Introduction

Cardiovascular disease (CVD) was the leading cause of death in 2005, causing 17.5 million deaths globally. In Ireland, 2006 figures indicate that CVD was responsible for 43% of all deaths, and 49% of deaths in people aged less than 65 years. It is predicted to remain the largest cause of death for the foreseeable future. It has been estimated that at least 25% of CVD patients have sudden death or non-fatal myocardial infarction without prior symptoms. It is important to try to develop a method for screening these asymptomatic people. If people at high risk of CVD can be identified early then they can be treated to reduce their risk. This will in turn reduce their incidences of cardiovascular instances (heart attack, stroke, etc.) and their burden on the health service. Screening tools are used to identify those people at high risk of developing CVD. These screening tools take a number of inputs such as patient’s age, gender, or blood pressure, and use these to calculate the patient’s risk of CVD. Many screening tools already exist to assess CVD risk. These tools have names such as Framingham, QRISK or ASSIGN but they all perform the same task; using a patient’s characteristics to calculate their risk of CVD. The drawback of these screening tools is that they all involve invasive blood tests, e.g. lipid profiling, to check a patient’s cholesterol. The requirement of blood tests means that an accurate calculation of CVD risk cannot be done quickly.

Aim

The aim of this study is to pilot a novel paper-based questionnaire, relying on patient self-reporting of data in community pharmacies, that can be used to assess risk of CVD.

Methodology

Ethical approval for this project has been granted by the local ethics committee. Two hundred and ninety two participants have already been enrolled in this project. Each one of these participants has completed an extensive questionnaire to record their lifestyle and dietary habits. These questions form a database of self-reported information for each person. Each participant has also undergone a physical examination to check biometric information such as their blood pressure, waist circumference and cholesterol. Their risk of CVD will be calculated using established screening tools (Framingham, QRISK, ASSIGN mentioned above). Neural network software will be used to establish which self-reported questions can be used to accurately predict risk of CVD. When a range of inputs are known and the final result is also known, neural network software is used to establish which inputs affect the final result and to what extent. In this case the neural network software will identify what lifestyle and dietary information affects a person’s risk of CVD in an Irish setting. These questions will then be used to form a questionnaire that will be used in community pharmacies. An expert panel of consultant cardiologists and community pharmacists will undergo a process of Delphi validation to fully validate the questionnaire. Delphi validation is a process whereby established experts in a field reach a consensus.

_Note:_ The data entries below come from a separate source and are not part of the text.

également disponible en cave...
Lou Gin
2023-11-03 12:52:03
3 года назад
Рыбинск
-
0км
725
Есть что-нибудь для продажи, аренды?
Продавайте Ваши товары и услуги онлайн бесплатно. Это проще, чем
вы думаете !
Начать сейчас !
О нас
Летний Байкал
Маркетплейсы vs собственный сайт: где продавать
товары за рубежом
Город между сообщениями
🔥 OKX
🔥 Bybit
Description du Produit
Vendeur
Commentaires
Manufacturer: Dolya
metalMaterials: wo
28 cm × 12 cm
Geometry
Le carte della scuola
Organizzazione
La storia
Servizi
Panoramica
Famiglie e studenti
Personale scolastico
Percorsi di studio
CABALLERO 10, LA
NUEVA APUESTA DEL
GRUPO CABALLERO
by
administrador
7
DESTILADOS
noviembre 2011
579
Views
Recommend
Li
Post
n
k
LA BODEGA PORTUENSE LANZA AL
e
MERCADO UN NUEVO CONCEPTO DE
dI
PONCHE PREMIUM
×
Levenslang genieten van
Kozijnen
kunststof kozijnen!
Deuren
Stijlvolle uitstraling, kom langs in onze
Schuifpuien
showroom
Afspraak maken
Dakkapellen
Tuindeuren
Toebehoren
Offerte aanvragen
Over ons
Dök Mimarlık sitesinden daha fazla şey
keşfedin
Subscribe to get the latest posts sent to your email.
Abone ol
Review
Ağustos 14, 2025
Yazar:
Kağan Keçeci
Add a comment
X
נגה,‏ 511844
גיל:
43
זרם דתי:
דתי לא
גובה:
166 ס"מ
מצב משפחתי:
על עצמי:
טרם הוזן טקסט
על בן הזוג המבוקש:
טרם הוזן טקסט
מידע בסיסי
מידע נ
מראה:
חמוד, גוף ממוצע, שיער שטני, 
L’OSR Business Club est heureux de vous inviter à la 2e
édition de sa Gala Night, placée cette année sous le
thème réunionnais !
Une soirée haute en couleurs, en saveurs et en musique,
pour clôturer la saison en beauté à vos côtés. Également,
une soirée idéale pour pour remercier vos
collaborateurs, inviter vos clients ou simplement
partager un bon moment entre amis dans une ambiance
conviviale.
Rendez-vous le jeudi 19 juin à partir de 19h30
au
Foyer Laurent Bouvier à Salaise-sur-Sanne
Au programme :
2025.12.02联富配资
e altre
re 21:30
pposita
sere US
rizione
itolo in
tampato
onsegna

In this case the cardiologists and community pharmacists will examine the data from the neural network and agree on the questions that should be included in the final screening tool. The final screening tool produced would be quick to apply and would consist of self-reported answers that would not require blood tests and would be quick and easy for patients to use.

Work to date

We have completed data collection for each of the 292 participants. All data has also been entered into a database ready for analysis. A pilot study has also been conducted in community pharmacies. A questionnaire was developed using European Society of Cardiology (ESC) guidelines. This questionnaire used only self-reported data. Each question was assigned a weighting by the researchers. Upon completion of the questionnaire the weightings for each risk factor were added to give a score related to their CVD risk; low, moderate or high. The questionnaire was administered in six community pharmacies in the greater Cork region.

Conclusion

The pilot study demonstrated that it is acceptable to patients to screen for CVD in community pharmacies. The questionnaire that will be developed will be fully validated and will accurately screen for risk of CVD. It will be easily to understand and quick to complete. It will be able to identify people at high risk of CVD who are asymptomatic and direct them to treatment before they suffer a cardiovascular event and become a burden on the health service.

I would like to thank my supervisors Dr. Laura Sahm and Dr. Stephen Byrne, all participants in the study so far and also my Clinical Practice postgraduate colleagues.